Leggendo l'autobiografia dell'artista giapponese Yayoi Kusama, "Infinity net", mi ritrovo a pensare, che le artiste che dalla seconda metà del secolo scorso ad oggi, sono maggiormente celebrate e riconosciute dal sistema dell'arte, nel nome anche di una condizione d'emancipazione femminile raggiunta (?) e nella loro rivendicazione identitaria; nella pratica, hanno forse celebrato il loro corpo offrendolo votivamente allo spettatore.
Hanno fatto e si sono sottoposte a ricognizioni topografiche e planimetrie accurate della loro vulva e di quelle altrui e hanno beatificato e glorificato il totem-fallo, nella nome di un nobile percorso arteterapeutico verso l'emancipazione delle loro condizione.
Forse sono un bigotto mediterraneo puro (?) e puritano, ma a suggestioni anni settanta concluse e annientate dalla civiltà dell'immagine, dalla logica del selfie bidimensionale imperante, mi viene da pensare che abbiano fallito, che siano delle amazzoni sconfitte che hanno consegnato il loro corpo e la loro individualità all'effimero successo individuale e personale e che in nulla hanno mutato la condizione che sognavano di modificare.
Restano simboli e icone globali, ma forse di un fallimento glorificato, neanche troppo annunciato.
Penso alla figura dell'artista donna prima dello spartiacque del secondo conflitto globale e dopo la "rivoluzione" degli anni sessanta, quanto l'ostentazione del corpo è andata di pari passo con la mercificazione dello stesso e a questo si è associata l'identità?
Nello stesso governo Renzi in cosa cambia la condizione della donna se non come numero-vessillo da ostentare?
Penso a Maria Lai, artista sarda come a una eccezione, questo è quello su cui sto ragionando, tutto inquadrato in un campo di ragionamento più ampio dove il bluff del valore di mercato erroneamente valorizza il "merito" di un artista...
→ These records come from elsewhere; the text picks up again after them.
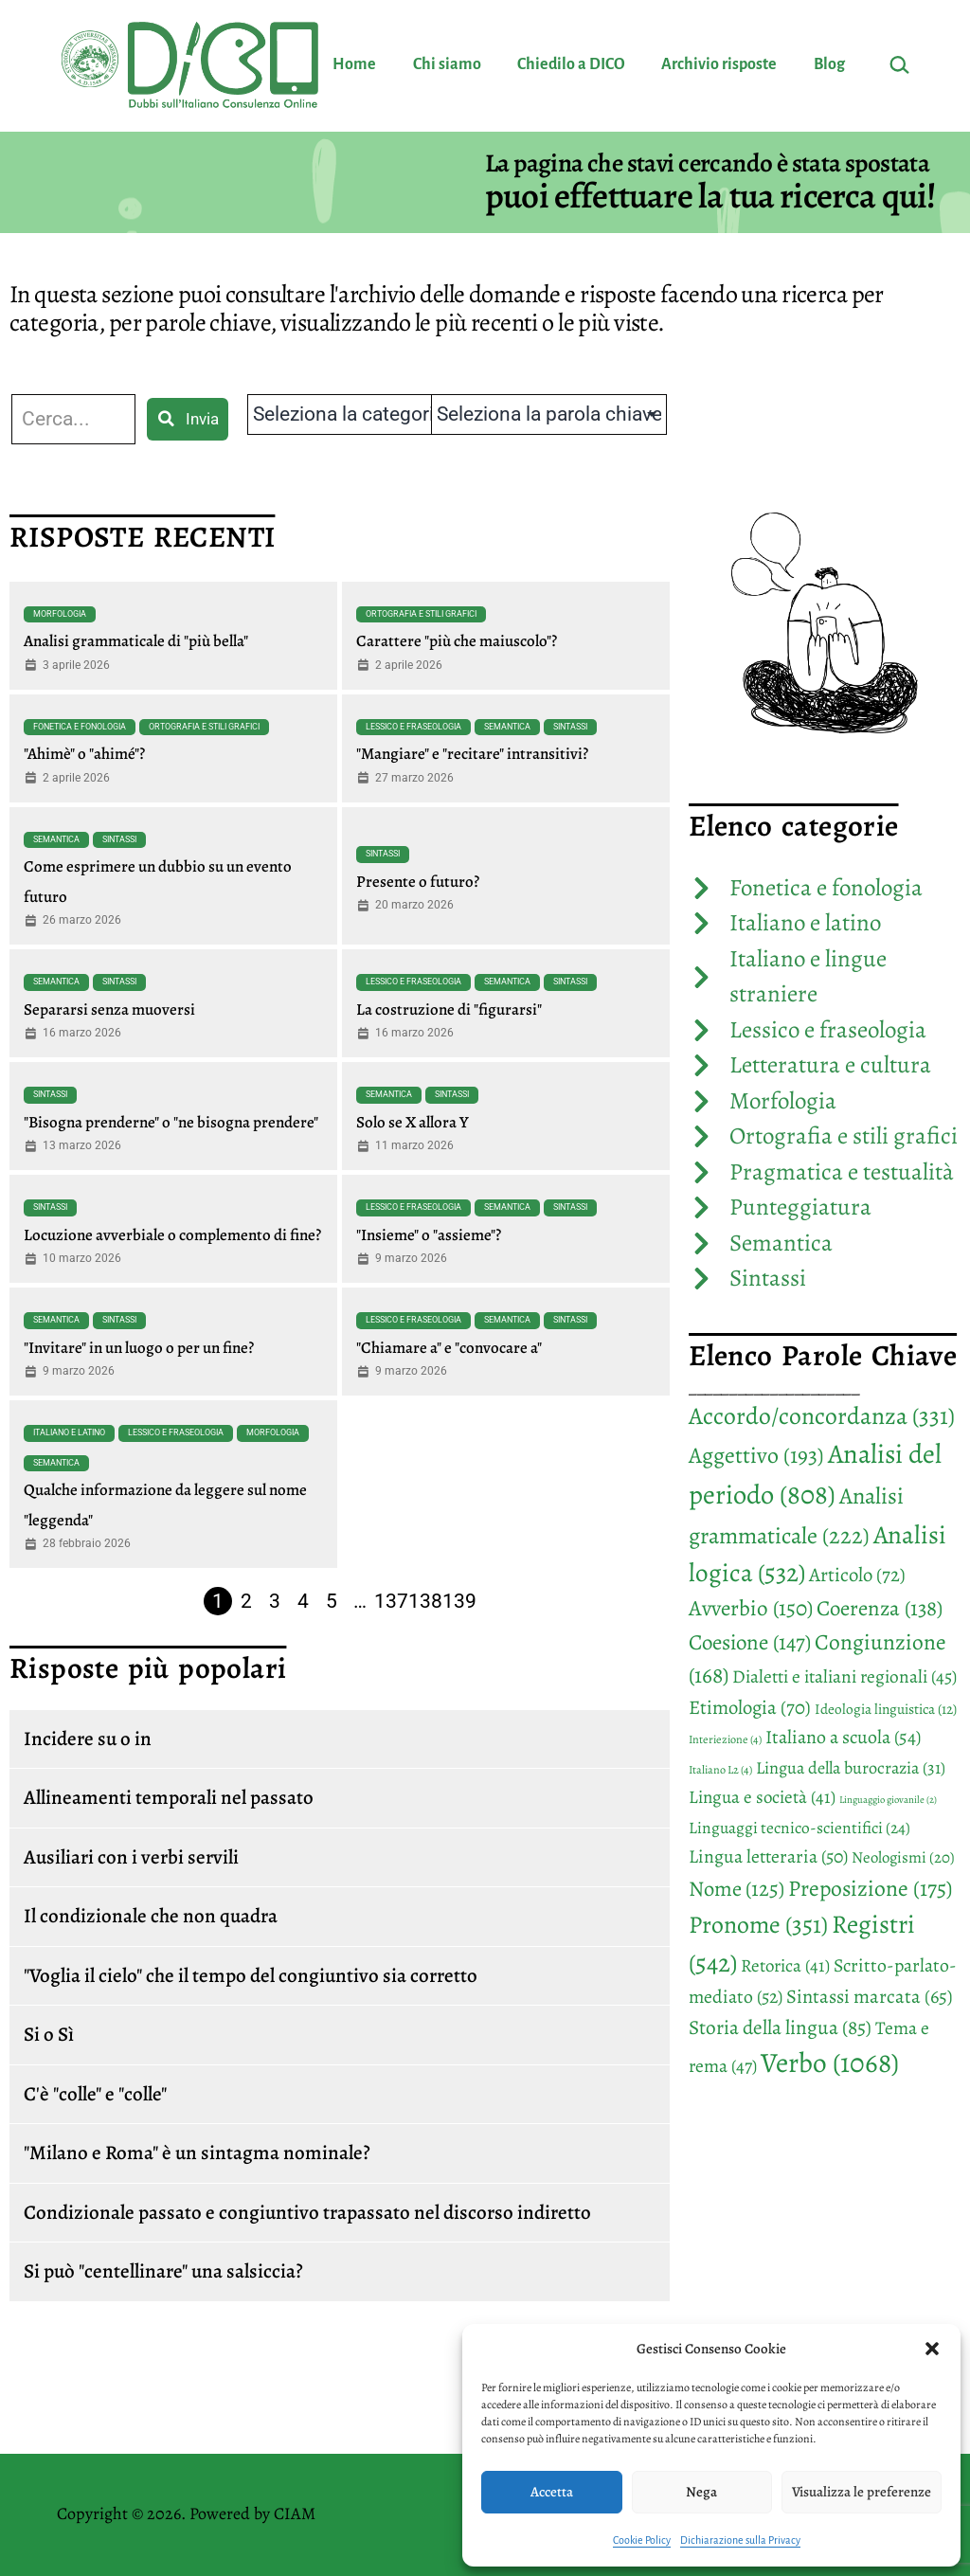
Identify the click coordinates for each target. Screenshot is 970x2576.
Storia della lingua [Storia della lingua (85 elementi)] (780, 2027)
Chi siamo (447, 64)
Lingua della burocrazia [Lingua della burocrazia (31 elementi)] (850, 1767)
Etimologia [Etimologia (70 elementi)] (750, 1707)
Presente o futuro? (417, 881)
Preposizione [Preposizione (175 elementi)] (870, 1888)
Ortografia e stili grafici (421, 614)
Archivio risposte (719, 64)
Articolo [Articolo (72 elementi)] (857, 1574)
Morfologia (59, 614)
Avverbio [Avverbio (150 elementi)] (751, 1608)
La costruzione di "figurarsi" (449, 1009)
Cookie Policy (642, 2540)
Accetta (551, 2491)
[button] (932, 2348)
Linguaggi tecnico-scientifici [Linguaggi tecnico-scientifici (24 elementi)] (799, 1827)
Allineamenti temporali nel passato (169, 1797)
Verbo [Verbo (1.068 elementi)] (830, 2062)
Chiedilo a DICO (571, 64)
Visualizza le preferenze (861, 2491)
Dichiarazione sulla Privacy (740, 2540)
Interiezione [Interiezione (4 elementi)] (725, 1739)
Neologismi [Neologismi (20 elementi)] (903, 1857)
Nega (701, 2491)
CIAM (294, 2513)
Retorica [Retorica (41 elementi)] (785, 1966)
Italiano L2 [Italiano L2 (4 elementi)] (720, 1769)
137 (391, 1601)
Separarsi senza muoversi (109, 1009)
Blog (829, 64)
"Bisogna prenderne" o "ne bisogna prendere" (171, 1122)
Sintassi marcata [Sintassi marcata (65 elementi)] (869, 1996)
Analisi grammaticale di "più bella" (136, 641)
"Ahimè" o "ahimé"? (84, 754)
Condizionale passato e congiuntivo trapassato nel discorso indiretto (307, 2212)
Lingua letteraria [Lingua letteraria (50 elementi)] (768, 1856)
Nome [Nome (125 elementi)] (736, 1888)
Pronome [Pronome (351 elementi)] (758, 1924)
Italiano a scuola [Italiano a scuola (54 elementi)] (843, 1737)
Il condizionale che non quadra (151, 1915)
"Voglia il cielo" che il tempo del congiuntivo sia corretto (250, 1975)
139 (459, 1601)
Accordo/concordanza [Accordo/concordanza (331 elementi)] (822, 1415)
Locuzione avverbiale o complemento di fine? (172, 1235)
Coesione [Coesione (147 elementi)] (750, 1642)
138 (425, 1601)
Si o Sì (49, 2034)
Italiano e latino (69, 1432)
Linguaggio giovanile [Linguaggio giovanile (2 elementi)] (888, 1799)
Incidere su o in (88, 1738)
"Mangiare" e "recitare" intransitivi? (472, 754)
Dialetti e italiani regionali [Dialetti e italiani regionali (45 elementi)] (844, 1676)
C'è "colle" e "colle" (95, 2094)
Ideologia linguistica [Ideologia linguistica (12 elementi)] (886, 1709)
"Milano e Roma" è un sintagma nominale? (197, 2152)
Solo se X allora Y (412, 1122)
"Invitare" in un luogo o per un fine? (139, 1348)
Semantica (507, 726)
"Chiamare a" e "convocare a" (449, 1348)
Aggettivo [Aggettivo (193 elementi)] (756, 1455)
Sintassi (570, 726)
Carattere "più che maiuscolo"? (456, 641)
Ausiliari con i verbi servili (131, 1857)
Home (354, 64)
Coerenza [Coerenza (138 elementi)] (880, 1608)
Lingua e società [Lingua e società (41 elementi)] (762, 1797)
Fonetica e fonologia (79, 726)
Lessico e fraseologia (413, 726)
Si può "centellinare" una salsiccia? (163, 2271)
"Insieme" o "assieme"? (428, 1235)
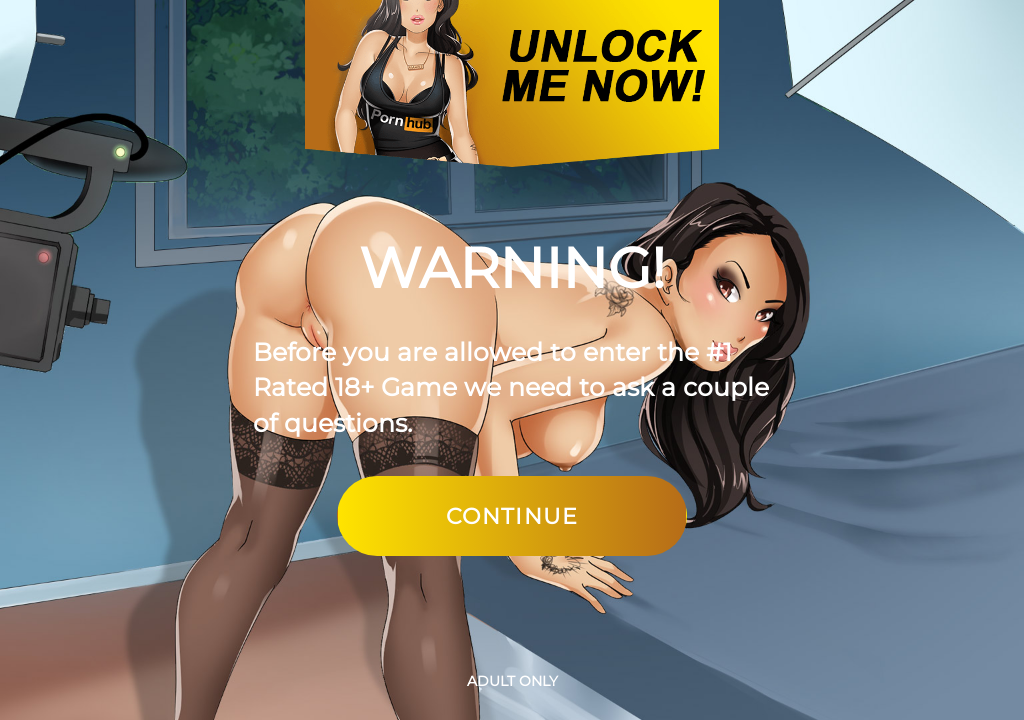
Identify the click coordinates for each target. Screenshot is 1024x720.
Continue (512, 516)
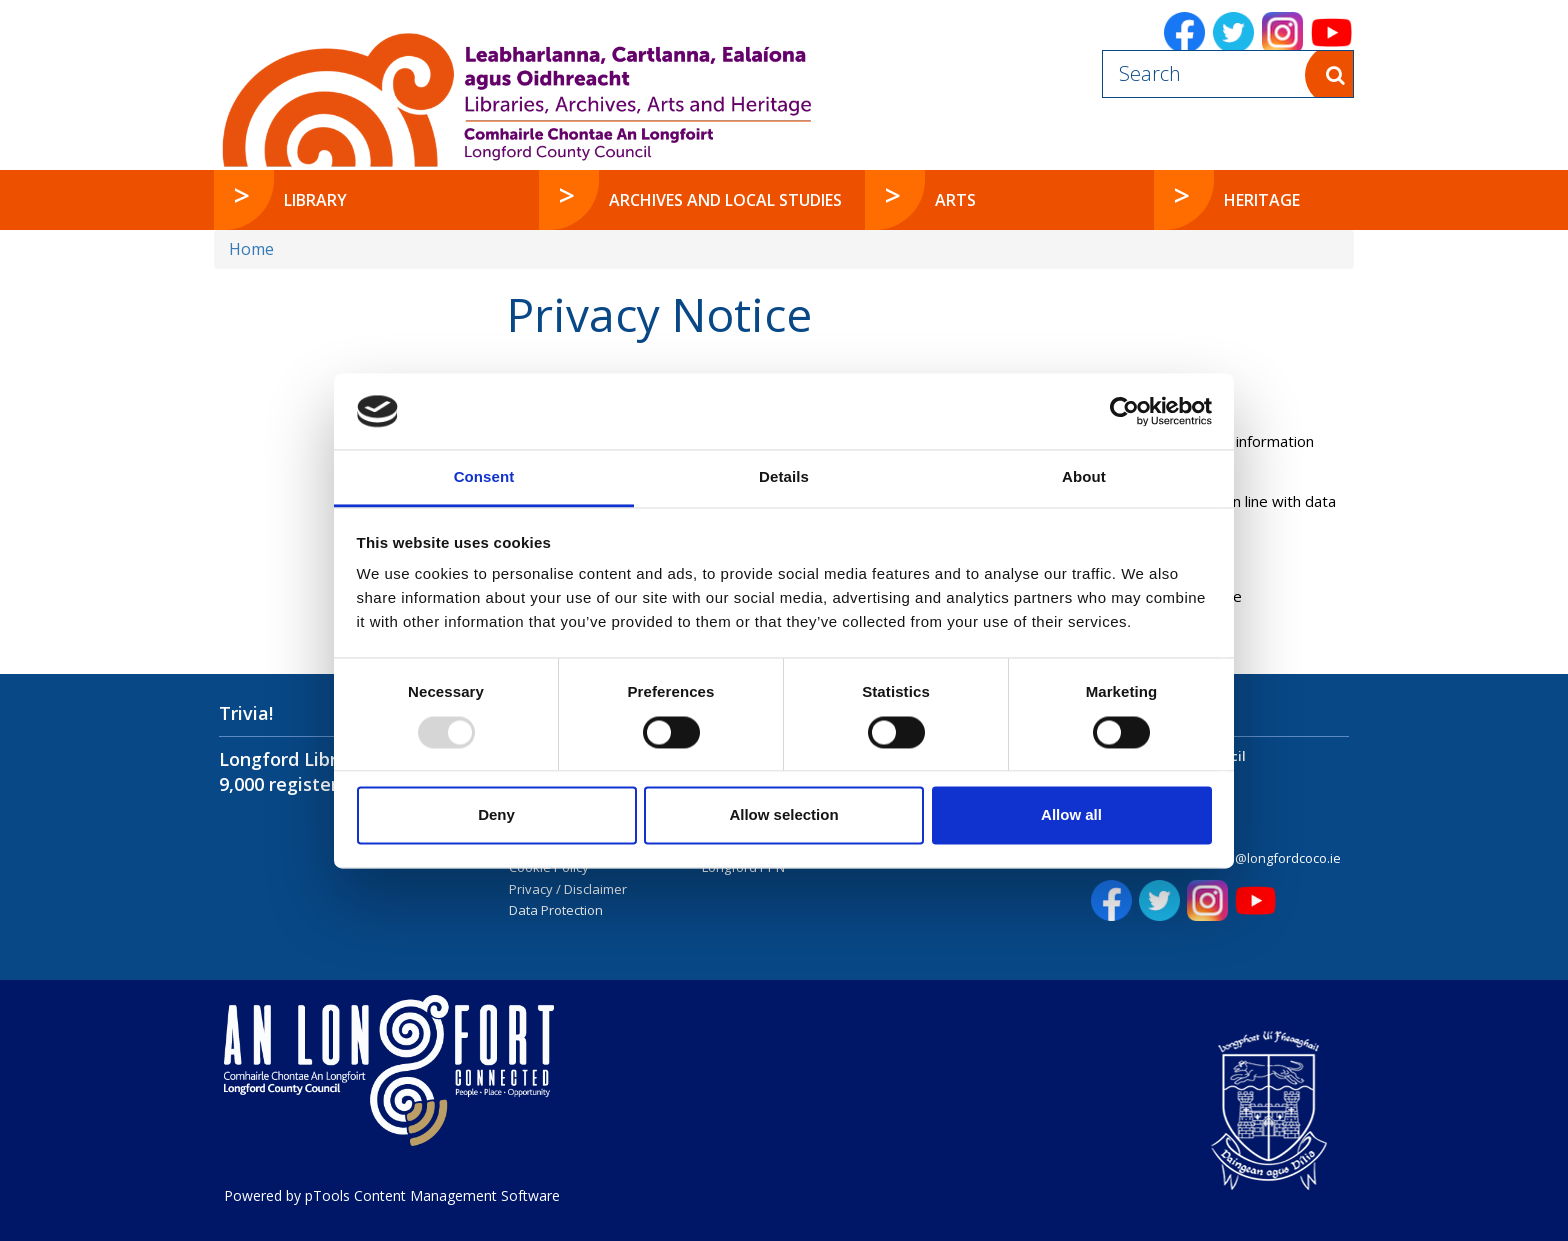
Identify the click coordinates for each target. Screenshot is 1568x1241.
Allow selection (783, 815)
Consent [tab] (484, 477)
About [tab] (1084, 477)
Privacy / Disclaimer (568, 889)
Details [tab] (784, 477)
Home (251, 249)
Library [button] (315, 200)
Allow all (1071, 815)
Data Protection (556, 910)
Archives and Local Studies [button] (725, 200)
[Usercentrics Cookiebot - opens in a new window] (1124, 411)
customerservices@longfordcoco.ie (1234, 858)
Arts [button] (955, 200)
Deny (496, 815)
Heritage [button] (1262, 200)
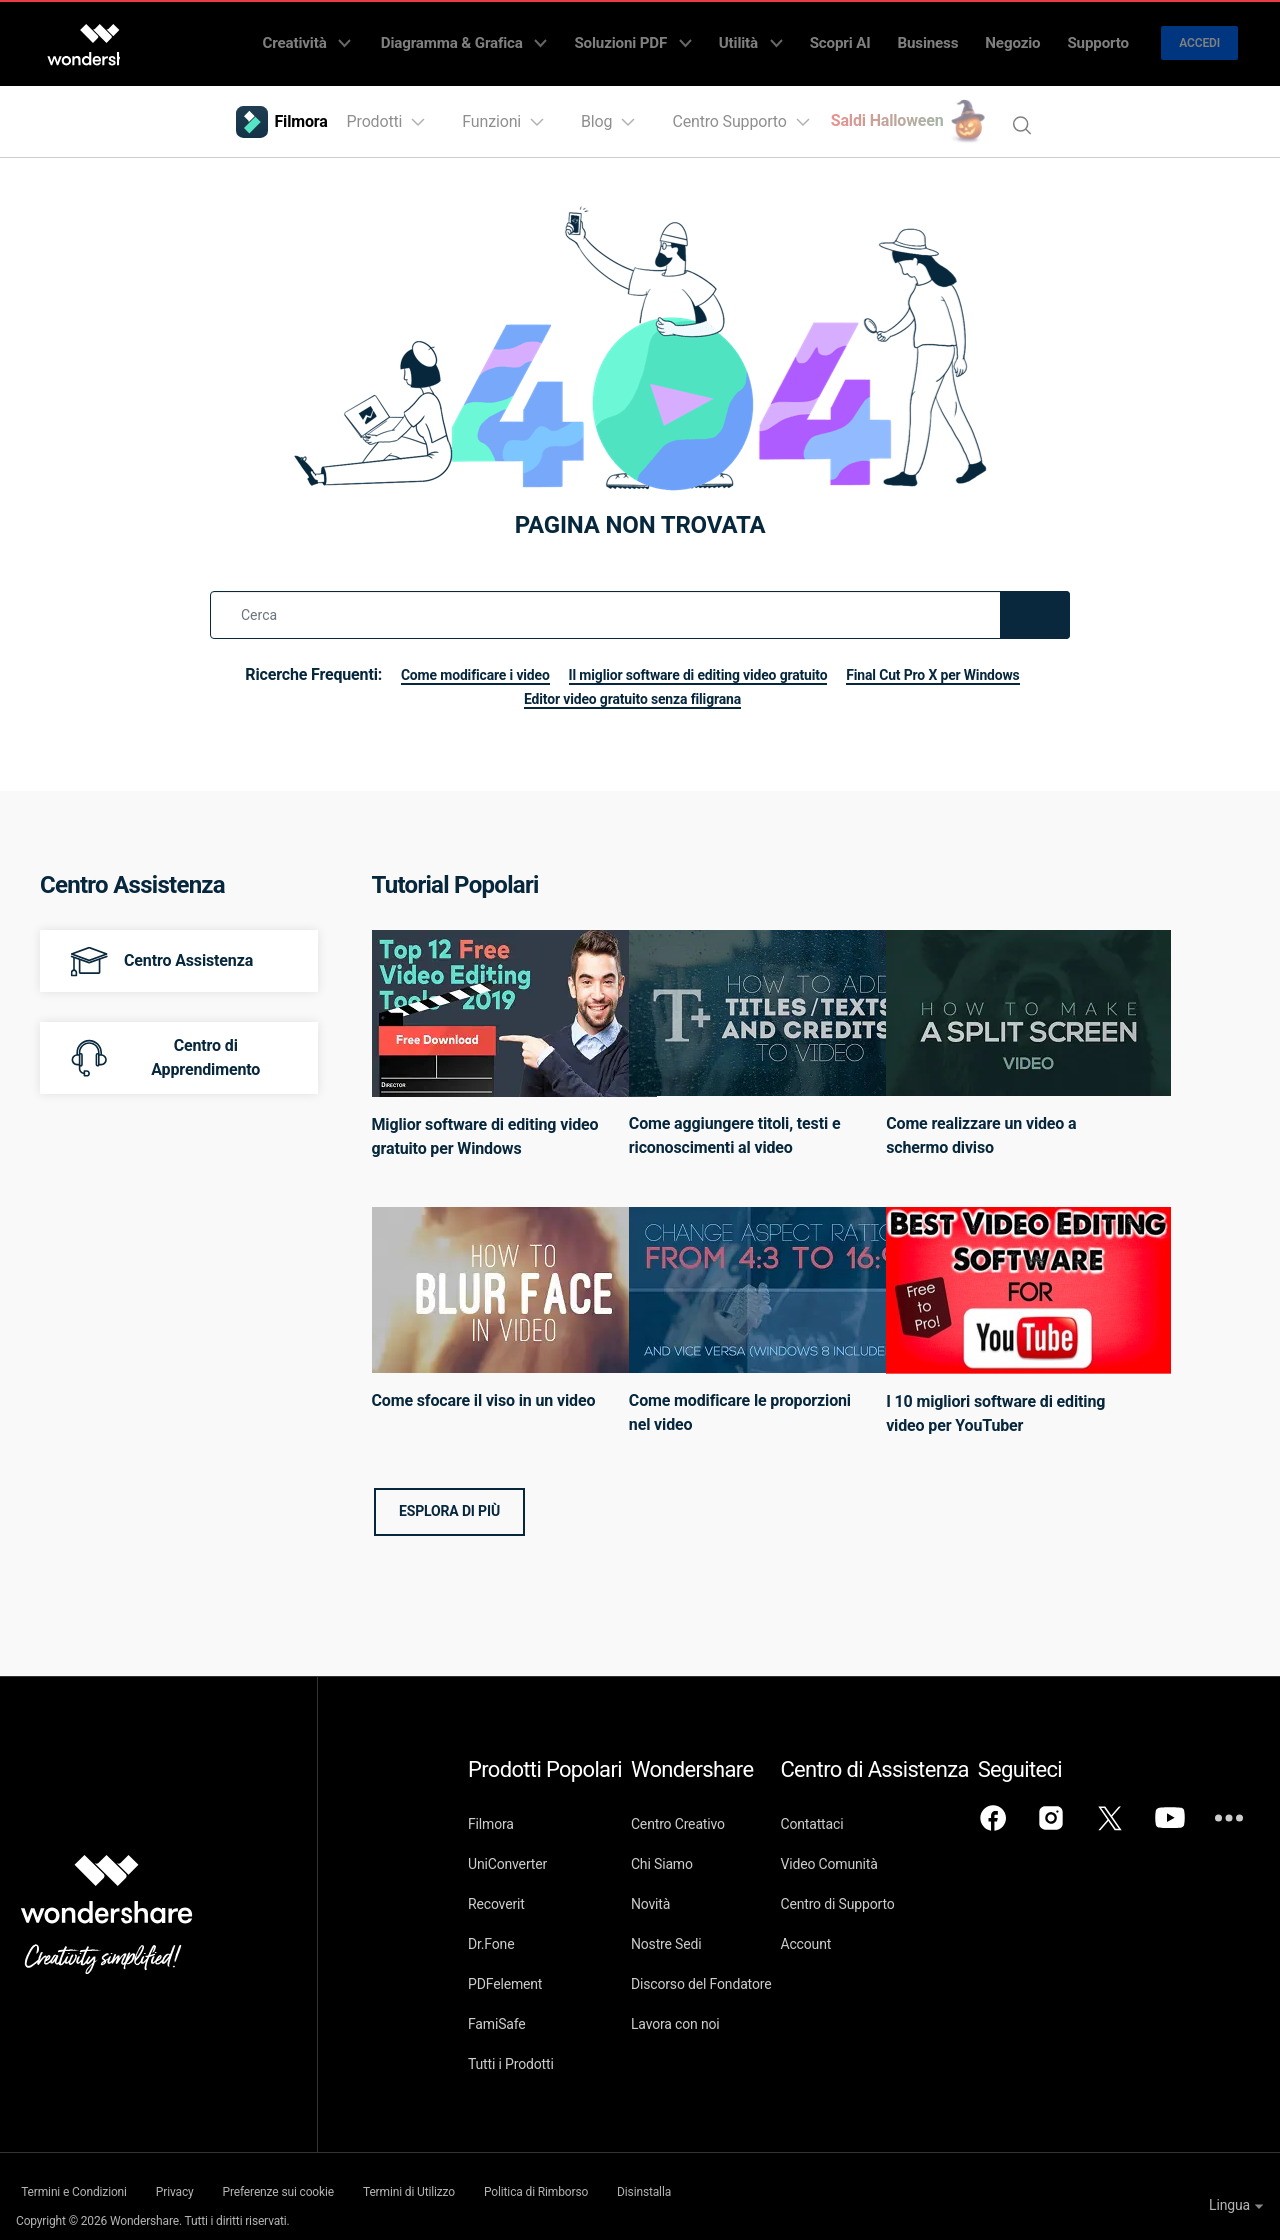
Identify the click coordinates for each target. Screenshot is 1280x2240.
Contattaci (861, 1810)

Penso anche al secolo scorso e alla fine dell'ottocento, a Frida Khalo, alle donne futuriste, a Camille Claudel, a Berthe Morisot e Mary Cassat ad esempio..., a tempi e spazi dove il confronto tra i due sessi in arte era fatto di linguaggio e contenuto e non da dettami della condizione del codice binario in compenetrazione optical fallo-vulva.
Il tutto nel dopoguerra si è manifestato in una maniera nebulosa, la ricerca artistica al femminile (e forse anche al maschile in certi "generi" di linguaggio) aveva come unica distinzione di percorso dall'arteterapia, l'ambiente sociale e culturale all'interno del quale l'artista si collocava.
Penso ancora a quante monografie di artiste dagli anni sessanta ad oggi, sembrano quasi concepite con il copia e incolla, la donna che sfugge ai limiti dell'educazione subita in casa, che ha rapporti conflittuali con il sesso- pene che riproduce a scopo terapeutico e che mostra fieramente la vulva e esorcizza il totem fallo.
"Le donne artiste prima della Body art erano succubi di linguaggi maschili", mi si dirà, vero.
Camille Cloudel poi ne ha subito pure l'annullamento da parte dello stesso Rodin, nei confronti del suo lavoro, al punto da impazzire; ma anche Vincenzo Gemito, scultore come lei, si è autoannullato egualmente, entrambi vittime dell'ego maschile, subito o autoimposto?
Sono convinto che oggi come allora esistono donne determinate a fare un cambiamento, oggi più di allora esistono artiste coraggiose con percorsi di ricerca e contenuto, penso a mia moglie, Santabarbara Ardau, compagna di arte e di vita e alle numerose artiste che con entusiasmo partecipano al progetto T.A.M.
Per questo suggerisco uno sguardo verso punti di fuga diversi e fuori dai media specializzati e di massa.
La storia delle donne è forse il retro, il non visto della storia, anche se ragioniamo su donne artiste in mostra che si mostrano e vengono mostrate per quanto costa il loro lavoro?